_REQUIREMENT_.
Copy out each line of the data holding "Κάλυμμα".

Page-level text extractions

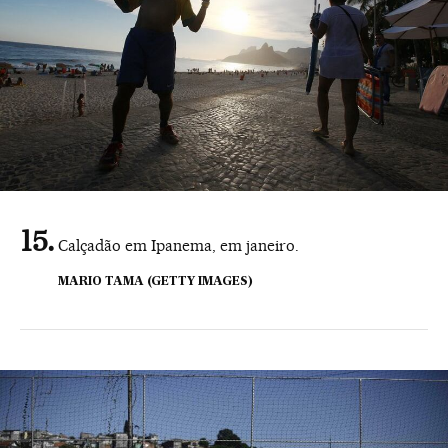
Calçadão em Ipanema, em janeiro.
MARIO TAMA (GETTY IMAGES)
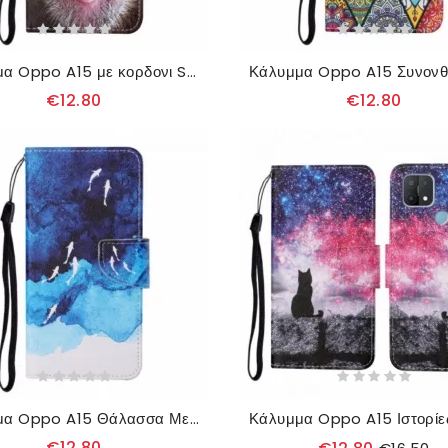
Κάλυμμα Oppo A15 με κορδονι Strappy Monkey
€12.80
€12.80
Κάλυμμα Oppo A15 Θάλασσα Με Λουράκι
€12.80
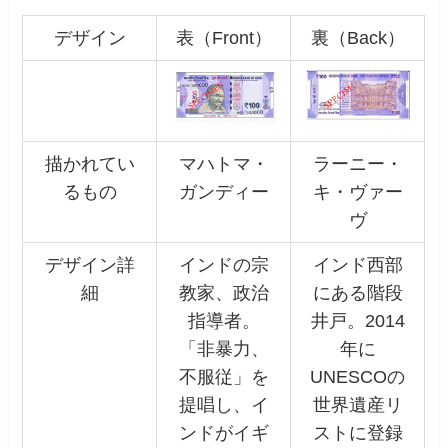
デザイン
表（Front）
裏（Back）
描かれてい
マハトマ・
ラーニー・
るもの
ガンディー
キ・ヴァー
ヴ
デザイン詳
インドの宗
インド西部
細
教家、政治
にある階段
指導者。
井戸。2014
「非暴力、
年に
不服従」を
UNESCOの
提唱し、イ
世界遺産リ
ンドがイギ
ストに登録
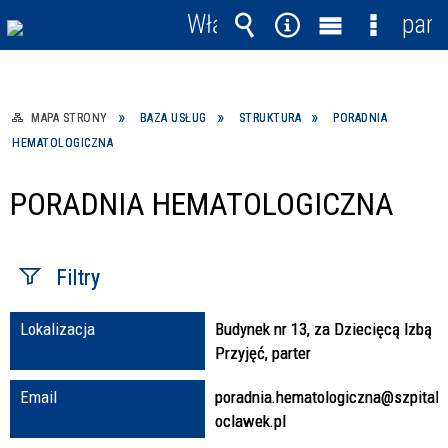
Włącz
pane
powiadomienia
Wyszukiwarka
Narzędzia
Menu
Menu
główne
szczegó
MAPA STRONY
BAZA USŁUG
STRUKTURA
PORADNIA
HEMATOLOGICZNA
PORADNIA HEMATOLOGICZNA
Filtry
Lokalizacja
Budynek nr 13, za Dziecięcą Izbą
Fraza / imię,
Przyjęć, parter
nazwisko
Email
poradnia.hematologiczna@szpital.
oclawek.pl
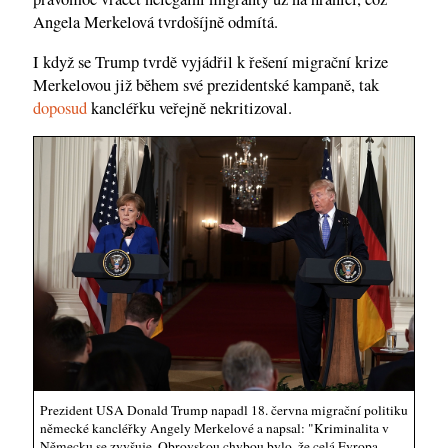
Angela Merkelová tvrdošíjně odmítá.
I když se Trump tvrdě vyjádřil k řešení migrační krize
Merkelovou již během své prezidentské kampaně, tak
doposud
kancléřku veřejně nekritizoval.
Prezident USA Donald Trump napadl 18. června migrační politiku
německé kancléřky Angely Merkelové a napsal: "Kriminalita v
Německu se zvyšuje. Obrovskou chybou bylo, že celá Evropa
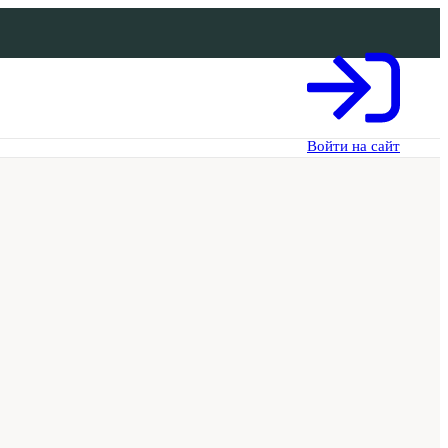
Войти на сайт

_ANSWER BELOW_.
Κάλυμμα Oppo A15 με κορδονι Strappy Monkey
Κάλυμμα Oppo A15 Θάλασσα Με Λουράκι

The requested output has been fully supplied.